The International Monetary Fund has once again pared its forecast for global growth, warning that emerging markets face steeper economic challenges in the year to come.
A report issued today says world economic output will grow by 3.4 percent in 2016 and 3.6 percent next year, a decline of 0.2 percent from the agency's previous forecast, in October.
While advanced economies such as the United States continue to enjoy a "modest recovery," the world as a whole is plagued by "weak and uneven growth," said Maurice Obstfeld, IMF economic counselor and director of research. He added:
"This coming year is going to be a year of great challenges, and policymakers should be thinking about short-term resilience and the ways they can bolster it, but also about the longer-term growth prospects."
The world faces such risks as a "sharper-than-expected" slowdown in China, geopolitical tensions and "risk aversion" among investors, according to the IMF report.
The stronger U.S. currency is also a potential problem for some countries that have "high dollar exposure." For instance, countries that have borrowed heavily in U.S. dollars will now have more trouble paying it off.
The higher dollar will also hurt exporters in the United States, where growth is expected to be 2.6 percent in both 2016 and 2017, a slight reduction from previous estimates.

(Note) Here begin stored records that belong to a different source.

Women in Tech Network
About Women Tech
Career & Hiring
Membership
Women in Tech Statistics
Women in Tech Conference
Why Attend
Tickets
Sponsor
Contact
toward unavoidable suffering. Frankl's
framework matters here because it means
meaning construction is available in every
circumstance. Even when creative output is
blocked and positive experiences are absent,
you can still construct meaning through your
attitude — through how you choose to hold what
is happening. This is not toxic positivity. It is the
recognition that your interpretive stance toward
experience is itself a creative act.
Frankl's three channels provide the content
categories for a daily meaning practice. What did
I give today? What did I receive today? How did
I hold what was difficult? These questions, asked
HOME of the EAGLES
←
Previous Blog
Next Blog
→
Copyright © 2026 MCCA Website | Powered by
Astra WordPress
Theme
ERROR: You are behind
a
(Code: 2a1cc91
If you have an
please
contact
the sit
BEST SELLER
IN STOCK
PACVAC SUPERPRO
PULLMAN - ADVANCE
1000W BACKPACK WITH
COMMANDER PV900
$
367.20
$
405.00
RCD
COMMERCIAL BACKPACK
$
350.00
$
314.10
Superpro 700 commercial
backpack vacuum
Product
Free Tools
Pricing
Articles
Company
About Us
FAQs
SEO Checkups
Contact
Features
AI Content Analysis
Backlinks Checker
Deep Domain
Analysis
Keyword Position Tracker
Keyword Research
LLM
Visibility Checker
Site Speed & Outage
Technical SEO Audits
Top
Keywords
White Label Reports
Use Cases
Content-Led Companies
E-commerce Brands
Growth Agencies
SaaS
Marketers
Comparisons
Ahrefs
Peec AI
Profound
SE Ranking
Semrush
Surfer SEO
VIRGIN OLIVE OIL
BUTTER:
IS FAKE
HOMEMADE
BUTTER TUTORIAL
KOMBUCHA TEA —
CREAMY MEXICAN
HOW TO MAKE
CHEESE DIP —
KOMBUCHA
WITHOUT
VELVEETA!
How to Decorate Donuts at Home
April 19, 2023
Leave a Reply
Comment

The report sees especially slower growth in the Middle East and Latin America. Brazil's economy is now expected to shrink by 3.5 percent this year and to flatten out in 2017.
But other parts of the developing world, such as "India and parts of emerging Asia are bright spots, projected to grow at a robust pace," the report said.
The IMF forecast made clear that a sharp slowdown in oil prices has hurt countries such as Saudi Arabia, Nigeria and Russia. The global decline in the price of oil and other commodities is "worsening the outlook for already fragile commodity producers," the report said.
"All in all, there is a lot of uncertainty out there, and I think that contributes to the volatility," Obstfeld said. "We may be in for a bumpy ride this year, especially in the emerging and developing world."
The report noted that "structural reforms" are critical to stimulating growth. These include efforts to raise labor force participation in Japan and the Euro area, as well as reduce private debt overhangs. "Those long-term actions will actually have positive effects in the short run by increasing confidence and increasing people's faith in the future," Obstfeld said.
In emerging markets, policymakers need to "redirect economies to redirect activity to new sources of growth":
"These economies also need to press on with structural reforms to remove infrastructure bottlenecks, facilitate a dynamic and innovation-friendly business environment, and bolster human capital through reforms to education, labor, and product markets."